Massachusetts
Replicas of Declaration of Independence printed to recreate history across Massachusetts for America’s 250th
Across Massachusetts 351 cities and towns, authentically handmade copies of the Declaration of Independence will be distributed to modern day residents this summer — recreating the announcement nearly 250 years ago when over 300 copies informed the state of the founders’ intent.
“This is one of the defining moments in Massachusetts history,” said Jonathan Lane, executive director of Revolution 250. “In July 1776, the Declaration of Independence was printed and distributed throughout the Commonwealth to churches in towns large and small, regardless of denomination. As ministers read the Declaration aloud to their congregations, hundreds of thousands of people heard, often for the first time, the words that would forever change the course of history.”

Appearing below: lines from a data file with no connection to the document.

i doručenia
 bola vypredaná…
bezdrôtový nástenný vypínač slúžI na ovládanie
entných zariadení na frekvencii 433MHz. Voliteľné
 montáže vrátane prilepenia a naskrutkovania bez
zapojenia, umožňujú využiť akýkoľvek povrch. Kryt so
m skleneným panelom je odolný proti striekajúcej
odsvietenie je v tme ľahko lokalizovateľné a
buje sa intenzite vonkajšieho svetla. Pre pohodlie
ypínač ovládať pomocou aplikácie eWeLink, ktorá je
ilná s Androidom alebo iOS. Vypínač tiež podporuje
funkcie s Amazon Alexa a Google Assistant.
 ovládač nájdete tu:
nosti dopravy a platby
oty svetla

The “Declaration Delivery Day” initiative, organized by Revolution 250, will oversee the hand-making of hundreds of copies of the Declaration of Independence and delivery to each city and town in the state before July 4.
The first reproductions were completed on Friday to kick off the project, Revolution 250 announced.

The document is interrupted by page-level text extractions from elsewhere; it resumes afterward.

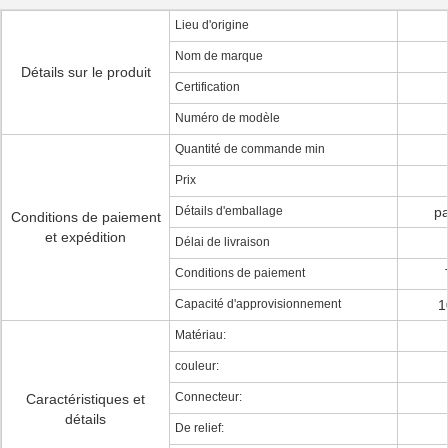
Lieu d'origine
Nom de marque
Détails sur le produit
Certification
Numéro de modèle
Quantité de commande min
Prix
Détails d'emballage
pa
Conditions de paiement
et expédition
Délai de livraison
Conditions de paiement
Capacité d'approvisionnement
1
Matériau:
couleur:
Connecteur:
Caractéristiques et
détails
De relief: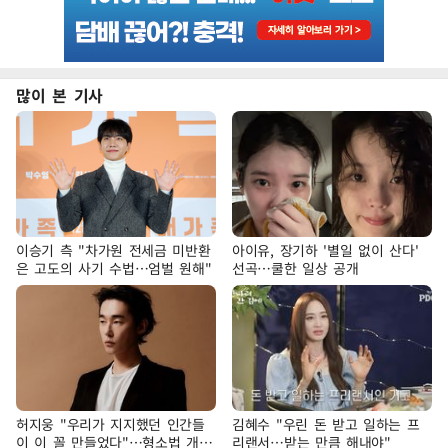
많이 본 기사
이승기 측 "차가원 전세금 미반환
아이유, 장기하 '별일 없이 산다'
은 고도의 사기 수법…엄벌 원해"
선곡…쿨한 일상 공개
허지웅 "우리가 지지했던 인간들
김혜수 "우린 돈 받고 일하는 프
이 이 꼴 만들었다"…형소법 개정
리랜서…받는 만큼 해내야"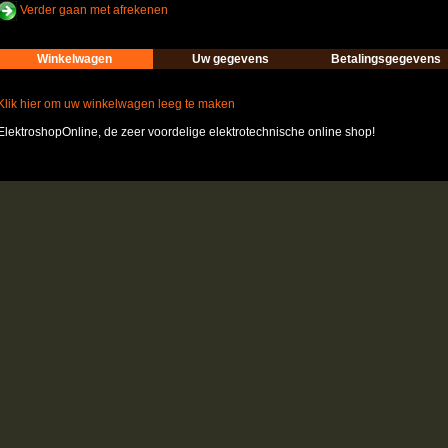
Verder gaan met afrekenen
Winkelwagen
Uw gegevens
Betalingsgegevens
Klik hier om uw winkelwagen leeg te maken
ElektroshopOnline, de zeer voordelige elektrotechnische online shop!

The initiative aims to bring light to a “lesser-known chapter of Revolutionary history:” the weeks after July 4, 1776, when the residents of Massachusetts heard the words for the first time from their parish ministers and recorded them into official town records.

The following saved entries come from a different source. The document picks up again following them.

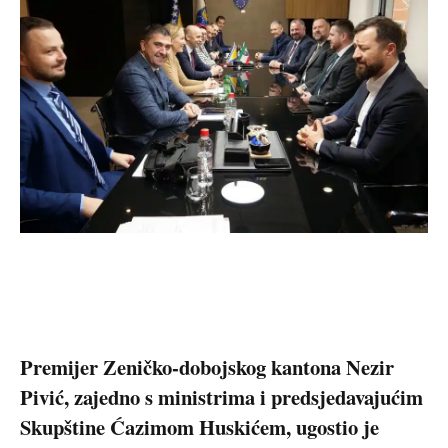
Premijer Zeničko-dobojskog kantona Nezir
Pivić, zajedno s ministrima i predsjedavajućim
Skupštine Ćazimom Huskićem, ugostio je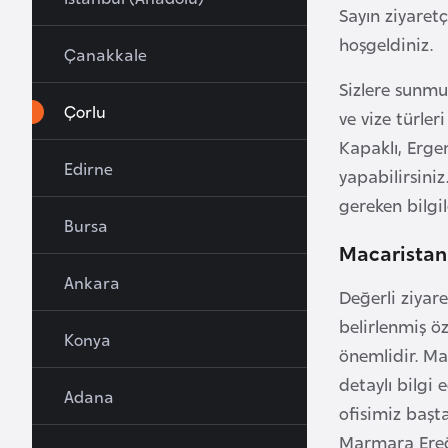
Sayın ziyaret
u
hoşgeldiniz.
r
Çanakkale
y
Sizlere sunmu
a
Çorlu
ve vize türle
Kapaklı, Erge
A
Edirne
yapabilirsiniz
z
gereken bilgil
e
Bursa
r
Macaristan 
b
Ankara
a
Değerli ziyare
y
belirlenmiş ö
c
Konya
önemlidir. Ma
a
detaylı bilgi 
n
Adana
ofisimiz başt
Marmara Ereğli
B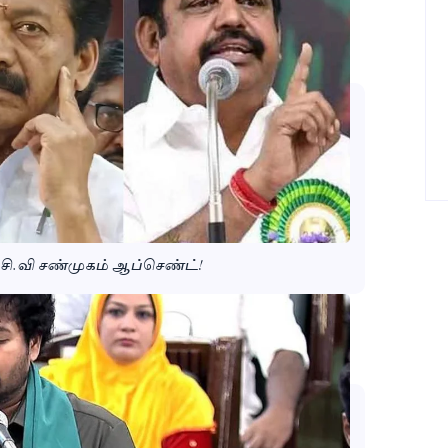
சி.வி சண்முகம் ஆப்செண்ட்!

“Imagine nearly 250,000 people gathered in meetinghouses and churches across Massachusetts, listening as the Declaration proclaimed that ‘all men are created equal’ and ‘endowed by their Creator with certain unalienable Rights,’” said Lane. “For many, it was the moment when the Revolution ceased to be a political debate and became a shared public commitment to independence.”
Dozens of the original documents distributed remain preserved today, Revolution 250 said.
The historian and printer Gary Gregory facilitated the printing of the historical document at the Museum of Printing in Haverhill using “18th-century techniques, recreating a labor-intensive process similar to that used in 1776,” the organization said.
The printer’s process involves over 10,000 individual pieces of hand-set type, “each carefully placed to form the document,” Revolution 250 detailed, as well as sheets of handmade paper individually created and ink made to replicate that of the era.
Gregory even often dressed in period clothing “reminiscent of colonial printer Benjamin Franklin,” the organization stated. The historian can produce about 100 copies per day and aims to create 400 ahead of Declaration Delivery Day.
Even 250 years later, Lane said, the initial readings of the declaration “is a powerful image, and one that still gives us chills.”